2024-05-01
Having a machine room can mean having things in your machine room
Today we discovered something:
Apparently our (university) machine room now comes with the bonus of a visiting raccoon. I have nothing against Toronto's charming trash pandas, but I do have a strong preference for them to be outdoors and maybe a bit distant.
(There are so far no signs that the raccoon has decided to be a resident of the machine room. Hopefully it is too cool in the room for it to be interested in that.)
Naturally there is a story here. This past Monday morning (what is now two days ago), we discovered that over the weekend, one of the keyboards we keep sitting around our machine room had been fairly thoroughly smashed, with keycaps knocked off and some scattered some distance around the rack. This was especially alarming because the keyboard (and its associated display) were in our rack of fileservers, which are some of our most critical servers. The keyboard had definitely not been smashed up last Friday, and nothing else seemed to have been disturbed or moved, not even the wires dangling near the keyboard.
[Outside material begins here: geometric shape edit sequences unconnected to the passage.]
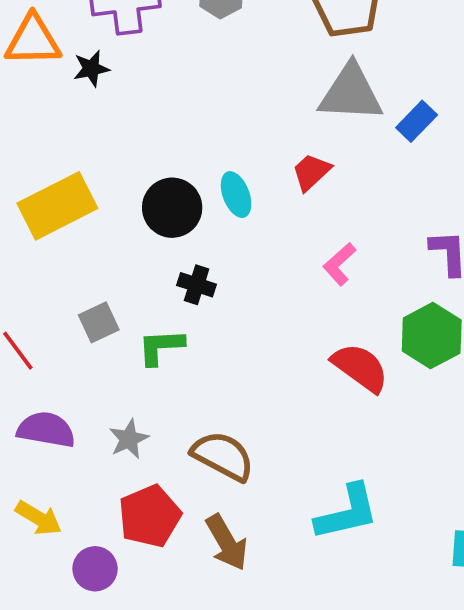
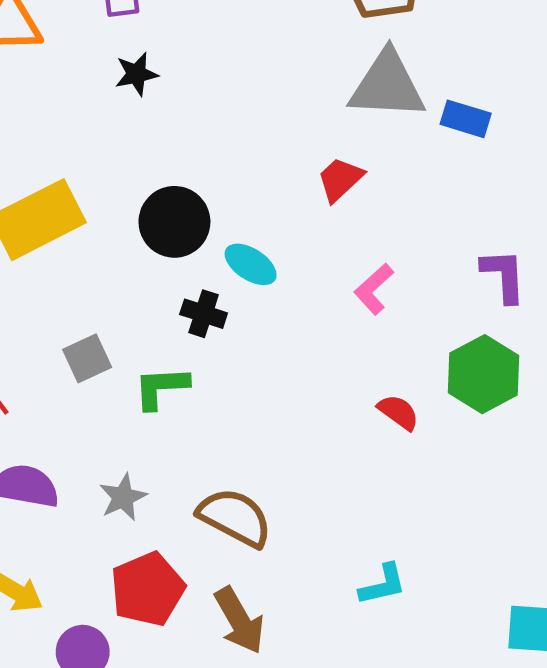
black star: (91, 69) -> (136, 74), moved
blue rectangle: (417, 121) -> (466, 119), turned 63
cyan ellipse: (236, 195) -> (251, 264), moved, turned -36
red semicircle: (360, 368) -> (398, 412), size x0.6
cyan L-shape: (347, 512) -> (383, 585), size x0.6

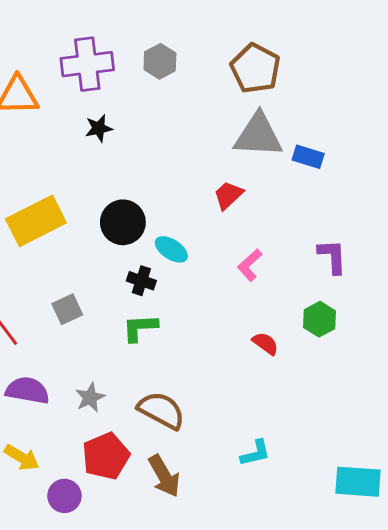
green hexagon: (483, 374) -> (320, 319), size x0.7
green L-shape: (161, 388) -> (140, 328), moved

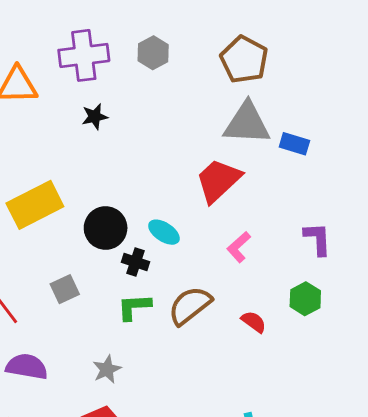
red trapezoid: (228, 195) -> (218, 180), size x1.6
black circle: (123, 222) -> (106, 228), moved
gray star: (90, 398) -> (107, 369), moved
brown semicircle: (161, 410) -> (190, 305), moved, turned -66

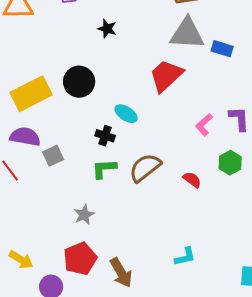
black star: (95, 117) -> (107, 29), moved, turned 30
black circle: (106, 228) -> (79, 82), moved
pink L-shape: (239, 247) -> (204, 125), moved
purple semicircle: (27, 367) -> (25, 137), moved

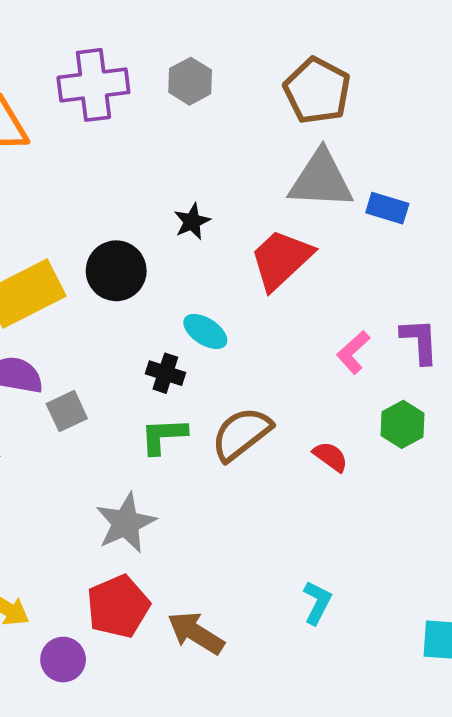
black star: (107, 29) -> (192, 221), moved, turned 30
gray star: (84, 215) -> (126, 523), size x1.5
cyan L-shape: (185, 257) -> (317, 603), turned -50
brown arrow: (121, 273) -> (196, 633), turned 152

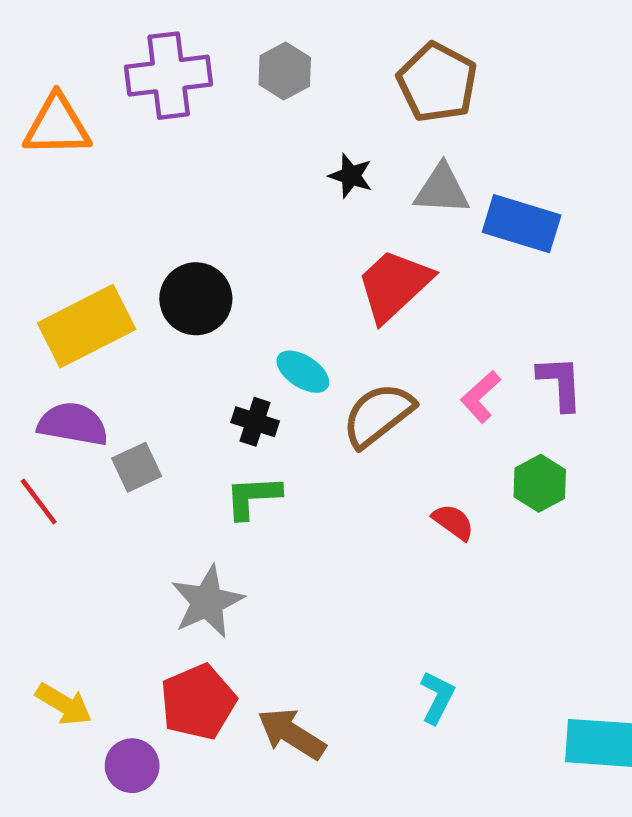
gray triangle: (321, 180) -> (442, 189), size x0.7
blue rectangle: (387, 208) -> (522, 224), size x1.5
black star: (192, 221) -> (351, 176), moved, turned -30
brown semicircle: (241, 434) -> (378, 415), moved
Initially we suspected that some contractor had been in the room over the weekend to do work on the air conditioning, wire and fiber runs that go through it (and are partially managed by other people in entirely other groups), or something of that nature, had dropped something on the keyboard, and had decided not to mention it to anyone. Today people poked around the assorted bits of clutter in the corners of the room and discovered increasingly clear evidence of animal presence near our rack of fileservers. The fileserver rack (and the cluttered corner where further evidence was uncovered) are right by a vertical wiring conduit that runs up through the ceiling to higher floors. One speculation is that our (presumed) raccoon was jumping into our fileserver rack in order to climb up to get back into the wiring conduit.
Probably not coincidentally, we had recently had some optical fiber runs between floors suddenly go bad after years of service and with no activity near them that we knew of. One cause we had already been speculating about was animals either directly damaging a fiber strand or bending it enough to cause transmission problems. And in the process of investigating this, last week we'd found out that there was believed to be some degree of animal presence up in the false ceiling of the floor our machine room is on.
We haven't actually seen the miscreant in question, and I hope we don't (trapping it is the job of specialists that the university has already called in). My hope is that the raccoon has decided that our machine room is entirely boring and not worth coming back to, because a raccoon that felt like playing around with the blinking lights and noise-making things could probably do an alarming amount of damage.
(I've always expected that we periodically have mice under the raised floor of our machine room, but the thought of a raccoon is a new one. I'll just consider it a charm of having physical servers in our own modest machine room.)